Life is what happens when you make other plans. This adage is exemplified in the bittersweet film Sironia (playing again on April 17 at Angelika Film Center Dallas). Once successful musician Thomas (Wes Cunningham) is fed up with life in Hollywood. When he learns his wife, Molly (Amy Acker), is pregnant, they impulsively decide to relocate to a more authentic and real existence in Sironia, Texas, where Molly’s brother Chad (Tony Hale, Arrested Development) and his family reside.
Initially, the tranquil life seems like an idyllic existence, but then reality sets in. Bills begin to pile up and Thomas is pressured into taking a job at Chad’s community restaurant to make ends meet. The lack of time spent playing music and the adjustment to life in Sironia causes Thomas to experience a downward emotional spiral and reevaluate what truly matters to him.
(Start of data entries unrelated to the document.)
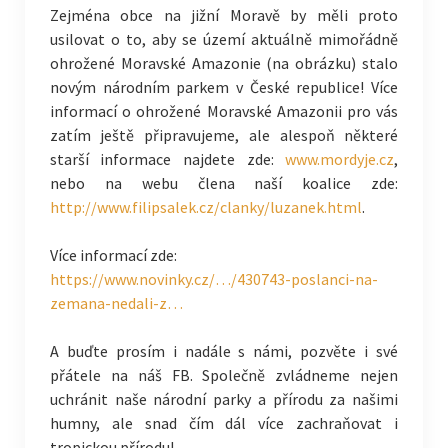
Zejména obce na jižní Moravě by měli proto
usilovat o to, aby se území aktuálně mimořádně
ohrožené Moravské Amazonie (na obrázku) stalo
novým národním parkem v České republice! Více
informací o ohrožené Moravské Amazonii pro vás
zatím ještě připravujeme, ale alespoň některé
starší informace najdete zde:
www.mordyje.cz
,
nebo na webu člena naší koalice zde:
http://www.filipsalek.cz/clanky/luzanek.html
.
Více informací zde:
https://www.novinky.cz/…/430743-poslanci-na-
zemana-nedali-z…
A buďte prosím i nadále s námi, pozvěte i své
přátele na náš FB. Společně zvládneme nejen
uchránit naše národní parky a přírodu za našimi
humny, ale snad čím dál více zachraňovat i
tropickou přírodu!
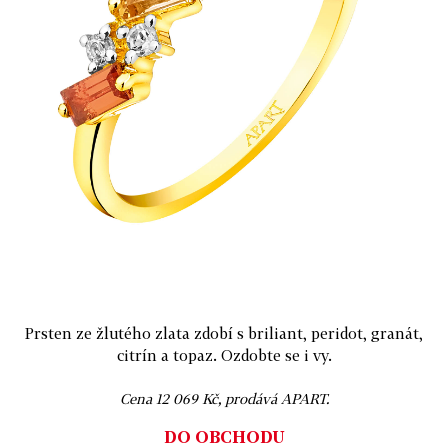
Prsten ze žlutého zlata zdobí s briliant, peridot, granát,
citrín a topaz. Ozdobte se i vy.
Cena 12 069 Kč, prodává APART.
DO OBCHODU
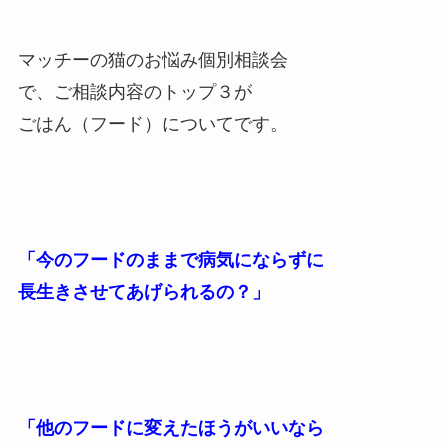
マッチーの猫のお悩み個別相談会
で、ご相談内容のトップ３が
ごはん（フード）についてです。
「今のフードのままで病気にならずに
長生きさせてあげられるの？」
「他のフードに変えたほうがいいなら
Watching Thomas and Molly adjust to their new life is a poignant experience. We witness their change from carefree adults to parents-to-be. On their journey, Chad serves as a mentor and guide who exemplifies that change does not have to be a bad thing. Oftentimes, it can bring about unexpected opportunities and joy.
Instead of veering too deeply into depressing content, the film is balanced by Cunningham’s music, which served as inspiration for the film. In addition to being the soundtrack, it keeps the film centered and grounded.
Film festivals often serve as a great place to bring attention and recognition to independent gems. Sironia is no exception. Nuanced and endearing performances given by Tony Hale, Jeremy Sisto, and Robyn Lively are memorable, but Acker and Cunningham fortunately stay center stage.
Sironia is ultimately about the struggle to find balance and contentment with all of the curveballs life throws your way. Sironia is a surprisingly tender love song to the life of an artist.